Prev: spm_select
Next: MATLAB code speed
From: Jean-Francois on 15 Mar 2010 13:16 "Jan Simon" <matlab.THIS_YEAR(a)nMINUSsimon.de> wrote in message <hniell$g5l$1(a)fred.mathworks.com>... > Dear Jean-Francois! > > > Also, what is meant in Rune's post (#4) by 'storing vectors sequentially' and 'optimizing the compiler'? I use MSVC++, I guess with defaults settings. What should I do? > > Storing vectors sequentially has the advantage, that the function can access neighbouring elements. Neighbouring elements can be accessed faster, because it is "easier" to get them from the RAM. E.g. the summation over rows of a matrix is slower than over columns: > x = rand(1000); > tic; for i=1:100; v = sum(x, 1); end; toc % fast > tic; for i=1:100; v = sum(x, 2); end; toc % slow > Transposing the input is usually not recommended, because the TRANSPOSE itself suffers from accessing elements, which are not neighbouring: > tic; for i=1:100; v = sum(transpose(x), 1); end; toc % slow also > So it is recommended to create the arrays such, that the orientation allows a sequential access (here the example is ridiculous, but it is just a demonstration): > x = transposes(x); tic; for i=1:100; v = sum(x, 1); end; toc % fast > > You can try to set the /arch:SSE2 flag in the mexopts.bat file in the folder PREFDIR. This sometimes help. > > Kind regards, Jan ********************** Hi Jan, 1. How do I set the /arch:SSE2 flag in the mexopts.bat file? There is no reference to /arch. 2. Also, is using --> mex -O "filename" <-- supposed to significantly optimize the code? I tried it, but with no noticeable difference. 3. Are there exceptions to programming column wise in C that you can think of? I have just begun low-level programming, so rules of thumb would make the game relatively easier at this stage. Thanks for your help.

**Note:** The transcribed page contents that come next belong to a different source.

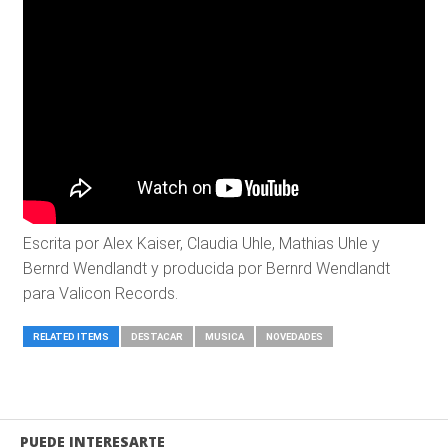
Escrita por Alex Kaiser, Claudia Uhle, Mathias Uhle y
Bernrd Wendlandt y producida por Bernrd Wendlandt
para Valicon Records.
RELATED ITEMS
DESTACAR
MUSICA
NOVEDADES
PUEDE INTERESARTE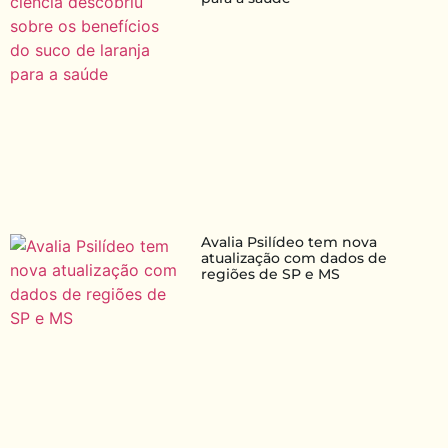
Avalia Psilídeo tem nova
atualização com dados de
regiões de SP e MS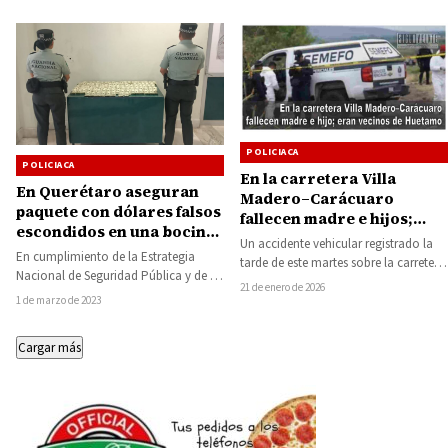
POLICIACA
POLICIACA
En la carretera Villa
En Querétaro aseguran
Madero–Carácuaro
paquete con dólares falsos
fallecen madre e hijos;
escondidos en una bocina,
eran vecinos de Huetamo
Un accidente vehicular registrado la
venía de Michoacán
En cumplimiento de la Estrategia
tarde de este martes sobre la carretera
Nacional de Seguridad Pública y de la
Villa Madero–Carácuaro cobró la vida
21 de enero de 2026
política de Cero Impunidad del
de…
1 de marzo de 2023
gobierno…
Cargar más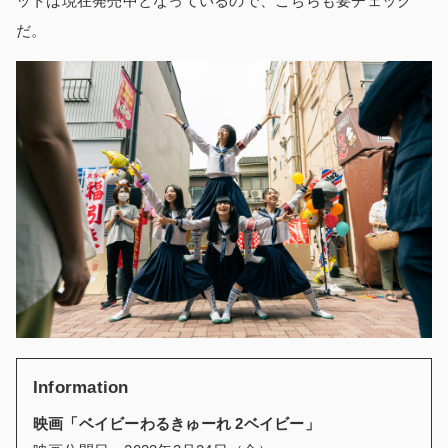
ットは現在発売中となっているので、こちらも要チェック
だ。
Information
映画「ベイビーわるきゅーれ 2ベイビー」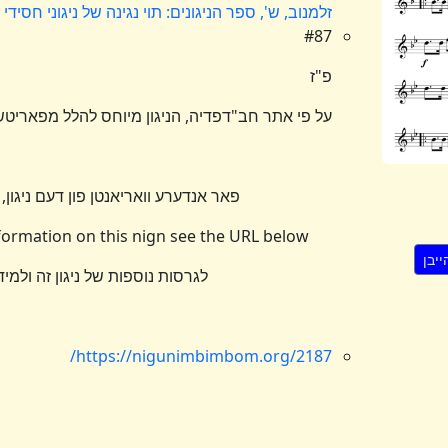
זלמנוב, ש', ספר הניגונים: תוי נגינה של ניגוני חסיד
#87
פ"ז
על פי אתר חב"דפדיה, הניגון מיוחס להלל מפאריטש,
פאר אנדערע וואריאנטן פון דעם ניגון, 
nformation on this nign see the URL below
לגרסות נוספות של ניגון זה ולמי
https://nigunimbimbom.org/2187/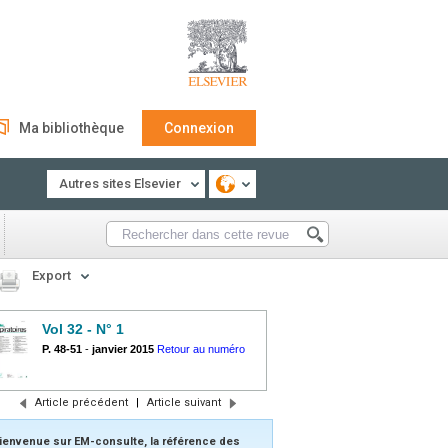
Ma bibliothèque
Connexion
Autres sites Elsevier
Export
Vol 32 - N° 1
P. 48-51
-
janvier 2015
Retour au numéro
Article précédent
|
Article suivant
ienvenue sur EM-consulte, la référence des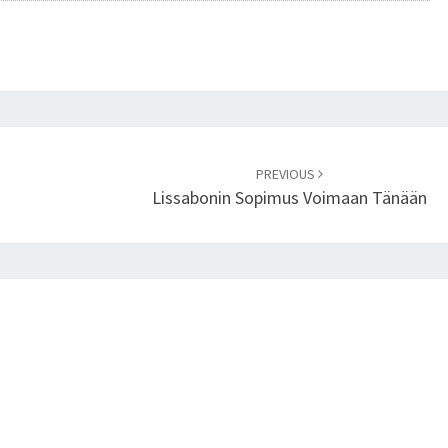
T
A
M
A
A
N
S
PREVIOUS
Ä
Lissabonin Sopimus Voimaan Tänään
H
K
Ö
Ä
Y
H
D
E
N
Y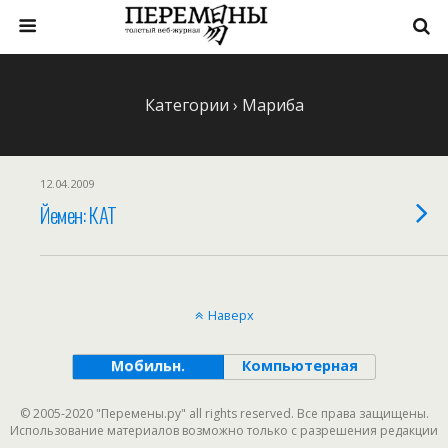
Категории ›
Мариба
12.04.2009
Йемен: КАТ
Наверх
Мобильн.
Компьютерная
© 2005-2020 "Перемены.ру" all rights reserved. Все права защищены.
Использование материалов возможно только с разрешения редакции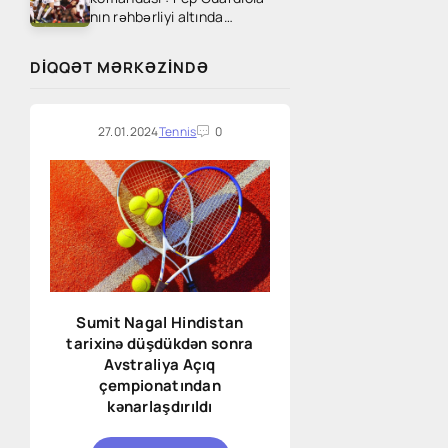
nın rəhbərliyi altında
Manchester City özünü
"yenilməz" hiss edir, Phil
DIQQƏT MƏRKƏZINDƏ
Foden deyir. Buna görə
27.01.2024
Tennis
0
Sumit Nagal Hindistan
tarixinə düşdükdən sonra
Avstraliya Açıq
çempionatından
kənarlaşdırıldı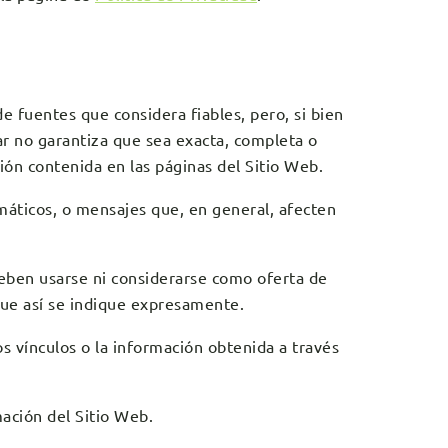
de fuentes que considera fiables, pero, si bien
ar no garantiza que sea exacta, completa o
ión contenida en las páginas del Sitio Web.
ormáticos, o mensajes que, en general, afecten
deben usarse ni considerarse como oferta de
que así se indique expresamente.
los vínculos o la información obtenida a través
mación del Sitio Web.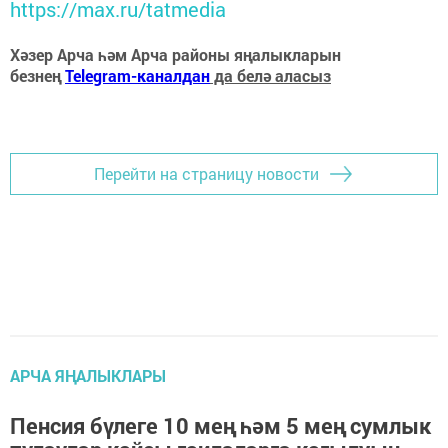
https://max.ru/tatmedia
Хәзер Арча һәм Арча районы яңалыкларын
безнең
Telegram-каналдан
да белә аласыз
Перейти на страницу новости
АРЧА ЯҢАЛЫКЛАРЫ
Пенсия бүлеге 10 мең һәм 5 мең сумлык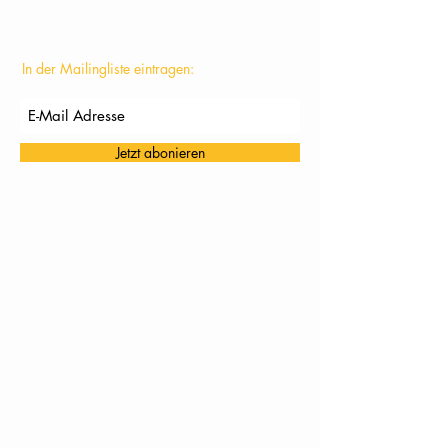
In der Mailingliste eintragen:
Jetzt abonieren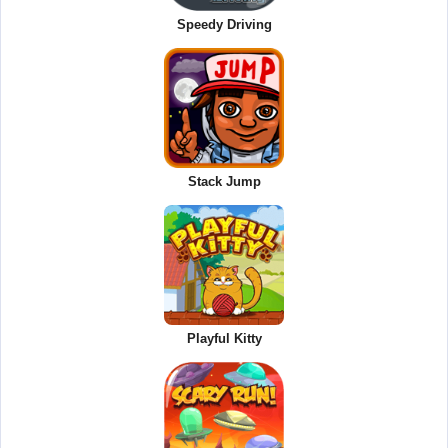
Speedy Driving
Stack Jump
Playful Kitty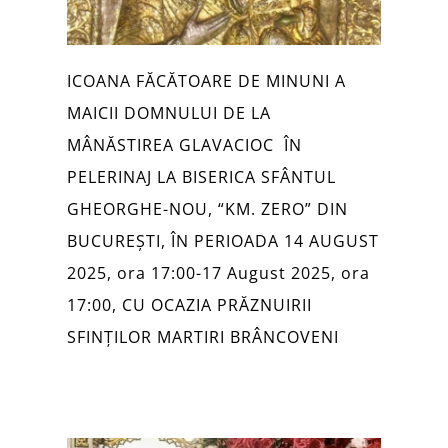
ICOANA FĂCĂTOARE DE MINUNI A
MAICII DOMNULUI DE LA
MÂNĂSTIREA GLAVACIOC ÎN
PELERINAJ LA BISERICA SFÂNTUL
GHEORGHE-NOU, “KM. ZERO” DIN
BUCUREȘTI, ÎN PERIOADA 14 AUGUST
2025, ora 17:00-17 August 2025, ora
17:00, CU OCAZIA PRĂZNUIRII
SFINȚILOR MARTIRI BRÂNCOVENI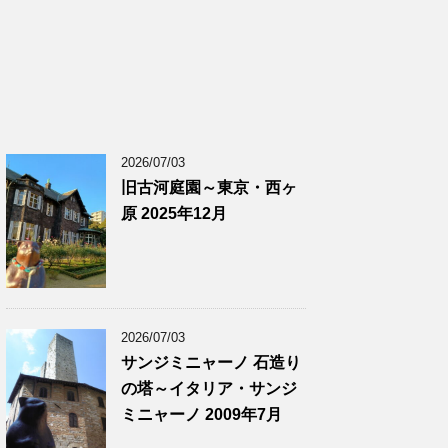
2026/07/03
旧古河庭園～東京・西ヶ
原 2025年12月
2026/07/03
サンジミニャーノ 石造り
の塔～イタリア・サンジ
ミニャーノ 2009年7月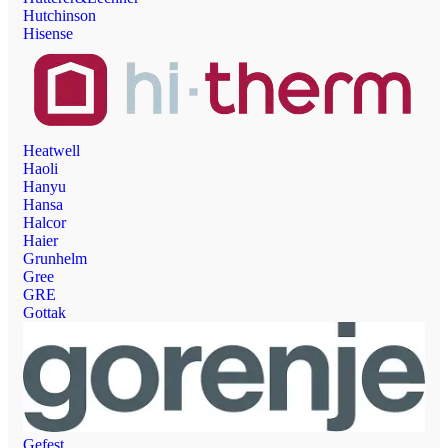
Hutchinson
Hisense
Heatwell
Haoli
Hanyu
Hansa
Halcor
Haier
Grunhelm
Gree
GRE
Gottak
Gefest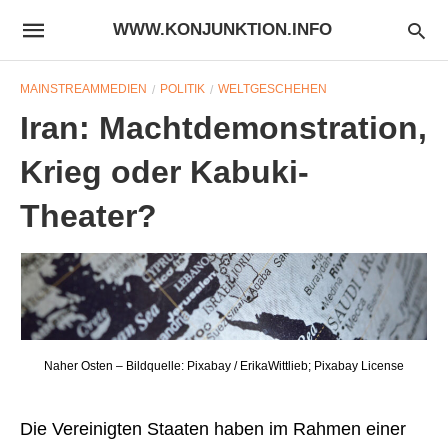
WWW.KONJUNKTION.INFO
MAINSTREAMMEDIEN
POLITIK
WELTGESCHEHEN
Iran: Machtdemonstration,
Krieg oder Kabuki-
Theater?
Naher Osten – Bildquelle: Pixabay / ErikaWittlieb; Pixabay License
Die Vereinigten Staaten haben im Rahmen einer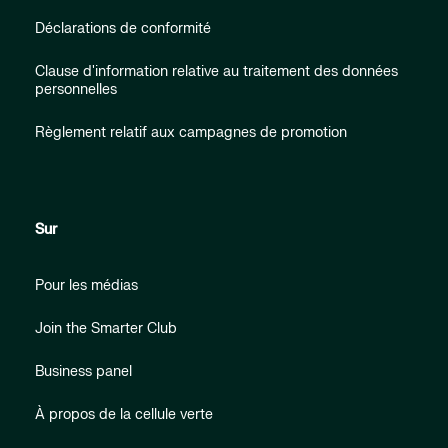
Déclarations de conformité
Clause d'information relative au traitement des données
personnelles
Règlement relatif aux campagnes de promotion
Sur
Pour les médias
Join the Smarter Club
Business panel
À propos de la cellule verte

From: Jan Simon on 17 Mar 2010 08:51
Dear Jean-Francois! > 1. How do I set the /arch:SSE2 flag in the mexopts.bat file? There is no reference to /arch. Create the mexopts.bat file with "mex -setup" cd(prefdir) edit mexopts.bat ==> insert "/arch:SSE2" in the line: set OPTIMFLAGS= ... You can try this also: "/fp:fast" In both cases you have to check the (accuracy of) the results and the speed can be in- or decreased! > 2. Also, is using --> mex -O "filename" <-- supposed to significantly optimize the code? I tried it, but with no noticeable difference. This can happen. > 3. Are there exceptions to programming column wise in C that you can think of? I have just begun low-level programming, so rules of thumb would make the game relatively easier at this stage. Accessing neighbouring elements is faster in every programming language, because this allows an faster caching by the processor. The really important and general exception is, that columnwise storing of values can be confusing and the time to debug the "optimal" algorithm can be 1000 times longer than the total processing time. Never optimize a part of a program, which is not frequently used - just concentrate on the bottlenecks. Kind regards, Jan |